Can Ground 8A be used if the tenant is currently up to date with rent?+
Yes — if the three-occasion test is met (at least 3 separate occasions of 3-month arrears in the past 3 years), Ground 8A is established regardless of whether the tenant is currently in arrears. A tenant who is currently up to date but has a documented history of persistent serious arrears can still be the subject of a Ground 8A notice. The court must grant possession if the ground is proven, even if there are no current arrears.
How do I prove the three occasions of arrears to the court?+
The primary evidence is a detailed rent account statement showing every rent payment received over the past 3 years and the resulting balance. The statement should clearly identify the three arrears occasions — the date arrears first reached 3 months' rent and the date they subsequently fell below 3 months. Supporting this with bank statements, demand letters, and any previous Section 8 notices strengthens the evidence significantly. The clearer the documentary evidence, the less scope the tenant has to dispute the ground.
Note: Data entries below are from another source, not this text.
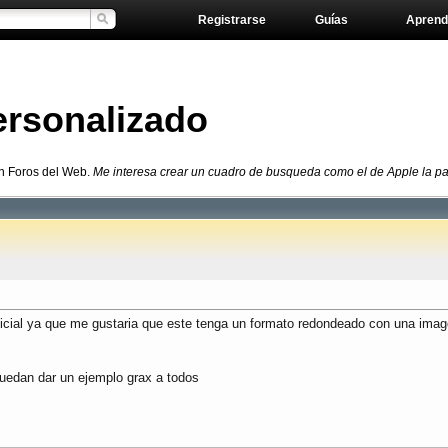
Registrarse
Guías
Aprend
ersonalizado
n Foros del Web.
Me interesa crear un cuadro de busqueda como el de Apple la pag
icial ya que me gustaria que este tenga un formato redondeado con una imagen
uedan dar un ejemplo grax a todos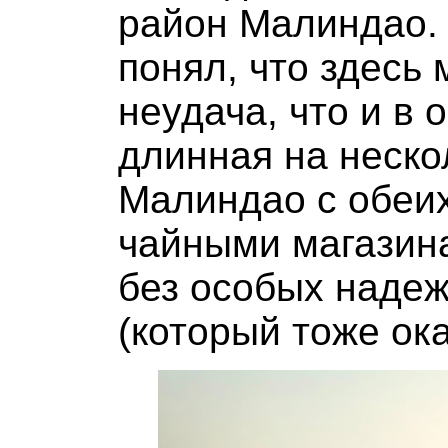
район Малиндао. 
понял, что здесь 
неудача, что и в 
длинная на неско
Малиндао с обеих
чайными магазина
без особых надеж
(который тоже ока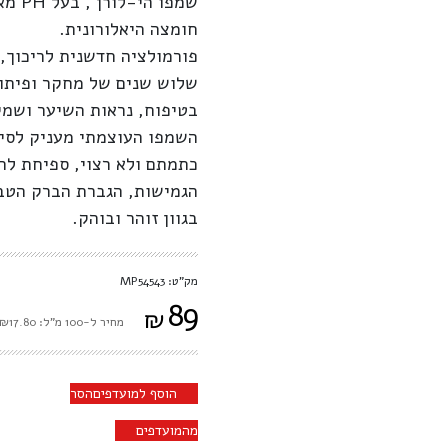
שמפו
חומצה היאלורונית.
פורמולציה חדשנית לריכוך, 
שלוש שנים של מחקר ופיתוח
בטיפוח, נראות השיער ושמי
השמפו העוצמתי מעניק לסיב
כתמתם ולא רצוי, ספיחת לחו
הגמישות, הגברת הברק הטבע
בגוון זוהר ובוהק.
מק"ט: MP54543
89
₪
מחיר ל-100 מ"ל: ₪17.80
הוסף למועדפים
הסר
מהמועדפים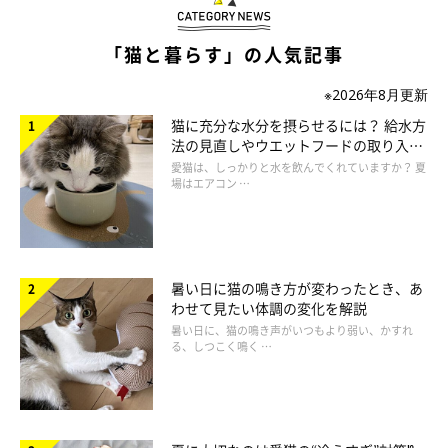
猫がしっぽを半分くらい曲げ、上下に「ブンブン」と振って床に
「猫と暮らす」の人気記事
叩き付けるしぐさをすることがあります。これは、
思いどおりに
ならない苛立ちを解消するため
と考えられており、猫が不満やイ
※2026年8月更新
ライラを感じているサインのひとつです。
猫に充分な水分を摂らせるには？ 給水方
また、ゴハンのときに「早く～！」と飼い主さんに
アピール
する
法の見直しやウエットフードの取り入れ
ときや、獲物のようなものが近くにあるときには「捕まえた
方を解説
愛猫は、しっかりと水を飲んでくれていますか？ 夏
場はエアコン …
い！」という
緊張感
の表れとして、しっぽをブンブン振る場合も
あるようです。
・猫の気持ちが強いほど、しっぽの振り方も強くなる！？
暑い日に猫の鳴き方が変わったとき、あ
猫は苛立ちがつのると、しっぽを叩き付けて音を立て、相手に気
わせて見たい体調の変化を解説
暑い日に、猫の鳴き声がいつもより弱い、かすれ
付かせようとしているという説もあります。また、苛立つほど、
る、しつこく鳴く …
叩き付けるテンポも速くなるといわれています。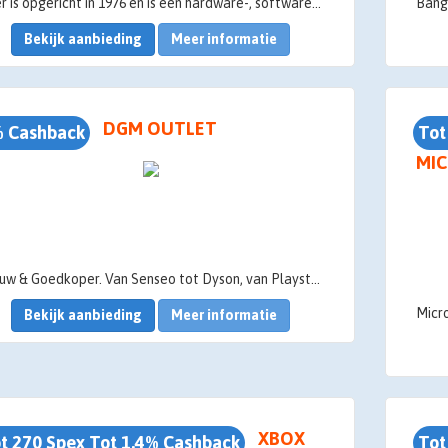
Acer is opgericht in 1976 en is een hardware-, software- en servicebedrijf dat zich richt op het onderzoeken, ontwerpen en verkopen van innovatieve producten. Daarnaast biedt het marketing en ondersteuning voor al die innovatieve producten die het leven van mensen verbeteren. Het productaanbod van Acer omvat pc's, monitoren, beamers, en wearables.
Bekijk aanbieding
Meer informatie
DGM OUTLET
 Cashback
Tot
MIC
Nieuw & Goedkoper. Van Senseo tot Dyson, van Playstation tot JBL. Van Tenson tot The North Face, van Polaroid tot Guess. Wij hebben alles! Dit zijn nieuwe artikelen met eventueel een verpakking die licht beschadigd is. Nieuw & Goedkoper dus.
Bekijk aanbieding
Meer informatie
XBOX
t 270 Spex Tot 1.4% Cashback
Tot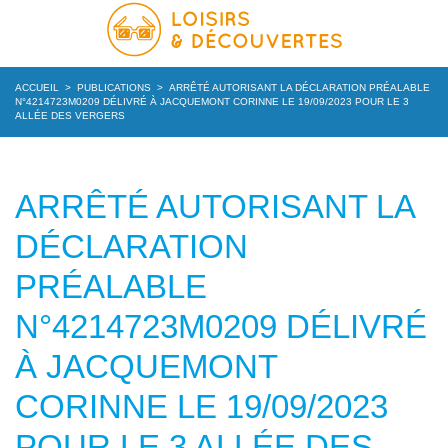
ACCUEIL
>
PUBLICATIONS
>
ARRÊTÉ AUTORISANT LA DÉCLARATION PRÉALABLE
N°4214723M0209 DÉLIVRÉ À JACQUEMONT CORINNE LE 19/09/2023 POUR LE 3
ALLÉE DES VERGERS
ARRÊTÉ AUTORISANT LA
DÉCLARATION
PRÉALABLE
N°4214723M0209 DÉLIVRÉ
À JACQUEMONT
CORINNE LE 19/09/2023
POUR LE 3 ALLÉE DES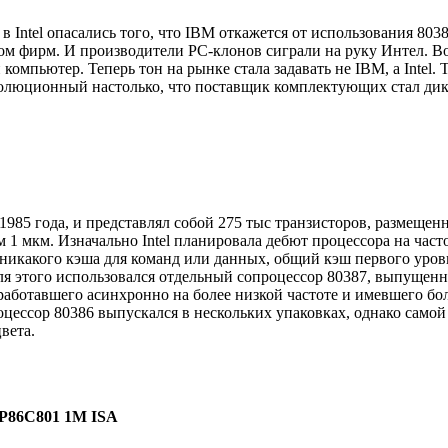
 Intel опасались того, что IBM откажется от использования 8038
м фирм. И производители PC-клонов сиграли на руку Интел. В
мпьютер. Теперь тон на рынке стала задавать не IBM, а Intel.
олюционный настолько, что поставщик комплектующих стал дик
1985 года, и представлял собой 275 тыс транзисторов, размещен
м 1 мкм. Изначально Intel планировала дебют процессора на част
 никакого кэша для команд или данных, общий кэш первого уровн
ля этого использовался отдельный сопроцессор 80387, выпущенн
работавшего асинхронно на более низкой частоте и имевшего бо
роцессор 80386 выпускался в нескольких упаковках, однако само
вета.
3 P86C801 1M ISA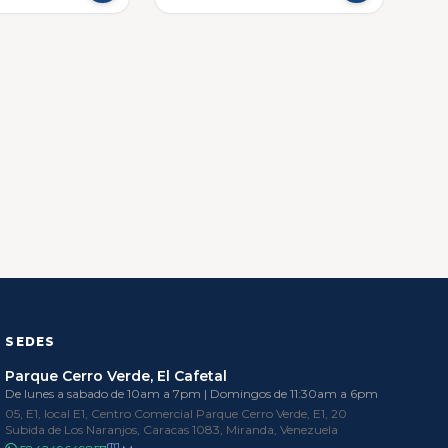
SEDES
Parque Cerro Verde, El Cafetal
De lunes a sabado de 10am a 7pm | Domingos de 11:30am a 6pm
05, E1, local E1, Centro Comercial Parque Cerro Verde, E1, 20
Subida de Los Naranjos, Caracas 1083, Miranda, Venezuela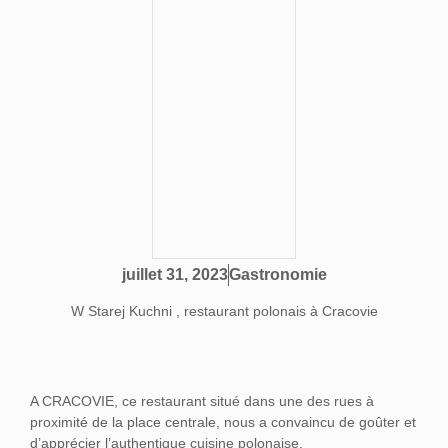
Gastronomie
juillet 31, 2023
W Starej Kuchni , restaurant polonais à Cracovie
A CRACOVIE, ce restaurant situé dans une des rues à
proximité de la place centrale, nous a convaincu de goûter et
d’apprécier l’authentique cuisine polonaise.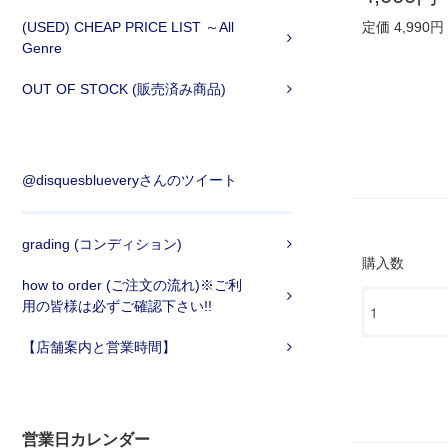
(USED) CHEAP PRICE LIST ～All
定価 4,990円
Genre
OUT OF STOCK (販売済み商品)
@disquesblueveryさんのツイート
grading (コンディション)
購入数
how to order (ご注文の流れ)※ご利
用の皆様は必ずご確認下さい!!
【店舗案内と営業時間】
営業日カレンダー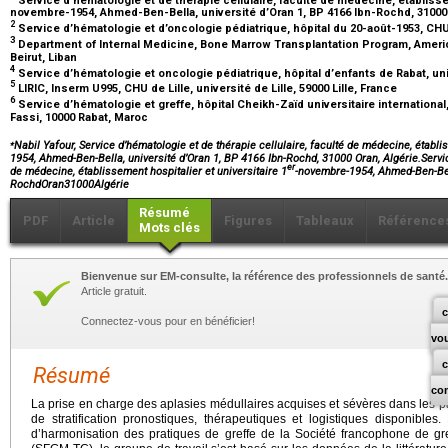
novembre-1954, Ahmed-Ben-Bella, université d’Oran 1, BP 4166 Ibn-Rochd, 31000
2
Service d’hématologie et d’oncologie pédiatrique, hôpital du 20-août-1953, C
3
Department of Internal Medicine, Bone Marrow Transplantation Program, America
Beirut, Liban
4
Service d’hématologie et oncologie pédiatrique, hôpital d’enfants de Rabat, 
5
LIRIC, Inserm U995, CHU de Lille, université de Lille, 59000 Lille, France
6
Service d’hématologie et greffe, hôpital Cheikh-Zaïd universitaire international,
Fassi, 10000 Rabat, Maroc
⁎
Nabil Yafour, Service d’hématologie et de thérapie cellulaire, faculté de médecine, établis
1954, Ahmed-Ben-Bella, université d’Oran 1, BP 4166 Ibn-Rochd, 31000 Oran, Algérie.Service
er
de médecine, établissement hospitalier et universitaire 1
-novembre-1954, Ahmed-Ben-Bell
RochdOran31000Algérie
Résumé
PDF
Article
Figures
Tableaux
Référence
Mots clés
Bienvenue sur EM-consulte, la référence des professionnels de santé.
Article gratuit.
c
Connectez-vous pour en bénéficier!
vo
Résumé
co
La prise en charge des aplasies médullaires acquises et sévères dans les p
de stratification pronostiques, thérapeutiques et logistiques disponibles
d’harmonisation des pratiques de greffe de la Société francophone de gre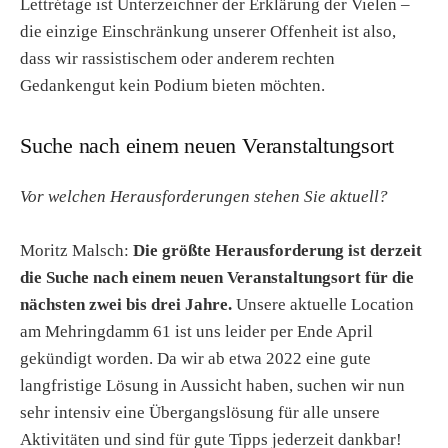
Lettrétage ist Unterzeichner der Erklärung der Vielen –
die einzige Einschränkung unserer Offenheit ist also,
dass wir rassistischem oder anderem rechten
Gedankengut kein Podium bieten möchten.
Suche nach einem neuen Veranstaltungsort
Vor welchen Herausforderungen stehen Sie aktuell?
Moritz Malsch:
Die größte Herausforderung ist derzeit
die Suche nach einem neuen Veranstaltungsort für die
nächsten zwei bis drei Jahre.
Unsere aktuelle Location
am Mehringdamm 61 ist uns leider per Ende April
gekündigt worden. Da wir ab etwa 2022 eine gute
langfristige Lösung in Aussicht haben, suchen wir nun
sehr intensiv eine Übergangslösung für alle unsere
Aktivitäten und sind für gute Tipps jederzeit dankbar!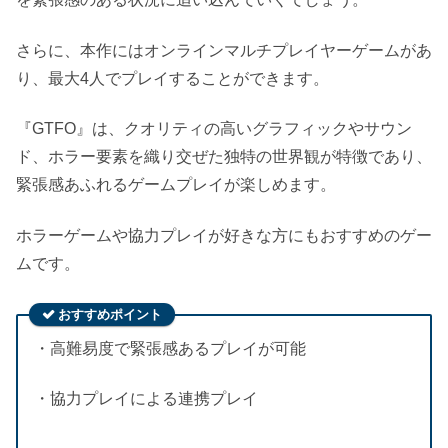
さらに、本作にはオンラインマルチプレイヤーゲームがあ
り、最大4人でプレイすることができます。
『GTFO』は、クオリティの高いグラフィックやサウン
ド、ホラー要素を織り交ぜた独特の世界観が特徴であり、
緊張感あふれるゲームプレイが楽しめます。
ホラーゲームや協力プレイが好きな方にもおすすめのゲー
ムです。
おすすめポイント
・高難易度で緊張感あるプレイが可能
・協力プレイによる連携プレイ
Do I need to use Ground 8A or can I just rely on Ground 8?+
If your tenant has a persistent arrears history, you should cite both Grounds 8 and 8A on the same Form 3A, plus Grounds 10 and 11. Relying solely on Ground 8 leaves you exposed to the tenant clearing arrears before the hearing. Ground 8A removes that risk. The notice period is the same (4 weeks) and there is no disadvantage to citing multiple grounds — the court will consider all grounds cited.